The repo rate is expected to be held steady at 7.75% – and as a result, the prime lending rate at commercial banks is anticipated to remain unchanged at 11.5% when the Bank of Namibia’s Monetary Policy Committee meets for the last time this year on Wednesday, 6 December.
This is according to stock brokerage Simonis Storm, who noted this expectation is in line with the South African Reserve Bank’s (SARB’s) decision to keep the repo rate at 8.25% during its latest meeting on 23 November 2023.
“While maintaining the current rate may not significantly alleviate the interest rate burden for businesses, households and consumer disposable income, it does avoid further financial tightening that a rate increase would entail. This stability in interest rates provides a measure of relief and steadiness in the financial landscape,” SS noted in its latest report on Public Sector Credit Extension (PSCE). The report noted that during October 2023, PSCE in Namibia increased modestly to 1.8% year-on-year (y/y), which was a slight improvement from the 1.6% y/y observed in September 2023.

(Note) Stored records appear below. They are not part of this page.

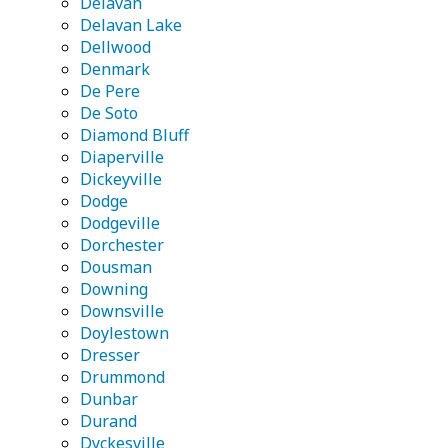
Delavan
Delavan Lake
Dellwood
Denmark
De Pere
De Soto
Diamond Bluff
Diaperville
Dickeyville
Dodge
Dodgeville
Dorchester
Dousman
Downing
Downsville
Doylestown
Dresser
Drummond
Dunbar
Durand
Dyckesville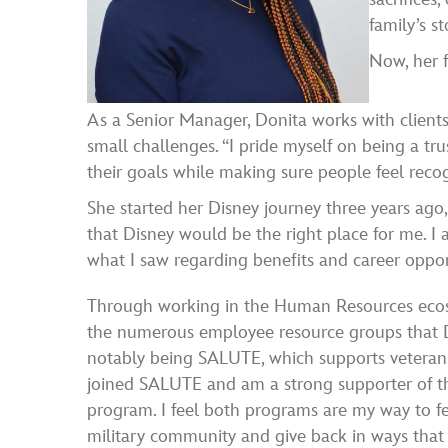
family’s st
Now, her f
As a Senior Manager, Donita works with clien
small challenges. “I pride myself on being a tr
their goals while making sure people feel reco
She started her Disney journey three years ago
that Disney would be the right place for me. 
what I saw regarding benefits and career opport
Through working in the Human Resources ecos
the numerous employee resource groups that 
notably being SALUTE, which supports veterans 
joined SALUTE and am a strong supporter of th
program. I feel both programs are my way to f
military community and give back in ways that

“However, this represents a decline when compared to the 3.5% y/y growth in October 2022. This relatively low growth rate, which is the second lowest recorded in 2023 and falls beneath the 2% mark, indicates a subdued credit market. The total credit extended to the private sector reached N$119.3 billion at the end of October 2023. This modest uptick in PSCE can be largely attributed to the household sector, which notably experienced an increase in overdraft facilities extended to individuals. Conversely, credit extension to corporate entities continued its downward trajectory,” the SS report reads.
Meanwhile, by the end of October 2023, the liquidity position of the domestic banking sector showed an improvement, with SS noting the industry’s cash balances rose to N$7.5 billion – up from N$7.4 billion in September 2023.
“This increase is due to government bond payments made during October 2023. Concurrently, there was a 4.4% month-on-month (m/m) decline in the central bank’s international reserves, falling to N$51.4 billion in October 2023 from N$53.8 billion in September 2023. This decrease is mainly attributed to increased commercial bank outflows, driven by higher import bills,” the SS report stated.
SS further pointed out that corporate credit uptake has remained in a negative trend for the seventh consecutive month, contracting by 1.4% y/y.
The stock brokerage noted this represents a slight improvement, compared to the 2.1% y/y contraction recorded in September 2023, stating: “From an economic growth standpoint, this persistent negative trend is concerning. The robust extension of credit to the corporate sector is usually critical for driving overall economic growth”.
Moreover, the stock brokerage emphasised that household credit extension remains a key driver in PSCE growth by exhibiting a moderate increase of 4.2% y/y in October 2023.
This, SS stated, is an escalation from the 2.8% y/y growth witnessed in October 2022, albeit a slight decrease from the 4.3% y/y recorded in September 2023.
The SS analysis showed the observed decline in household credit extension during this period can largely be attributed to a decreased demand across various categories, including other loans and advances, mortgage credit, as well as instalment sales and leasing.
“However, household overdraft credit saw a significant surge, growing by 25.1% y/y in October 2023, marking a substantial rebound from the -0.3% y/y recorded in the corresponding period last year. Notably, this positive trajectory in household credit extension has occurred against the backdrop of elevated inflation and interest rates,” SS noted. The report also noted that during October 2023, overdraft credit increased primarily due to high demand from the household sector, while overdraft lending to corporate sector remained in contraction territory. SS emphasised that other loans and advances also contracted by 0.4% y/y in October 2023, driven by diminished demand from the business sector. “In contrast, mortgage credit growth experienced a downturn in October 2023, registering a growth rate of 1.0% y/y, a decrease from the 1.2% y/y recorded in September 2023. This sluggish expansion in the mortgage credit segment is primarily due to net repayments made by the corporate sector,” SS stated.
SS continued that on a positive note, instalment sales and leasing credit continue to exhibit a continuous upward trajectory, with an annual growth rate of 9.4% y/y in October 2023.
This is while instalment and leasing credit experienced a deceleration on a m/m basis, falling from the 11.6% growth observed in September 2023.
SS attributed this slowdown largely to a reduction in leasing facilities provided to corporations within the retail industry.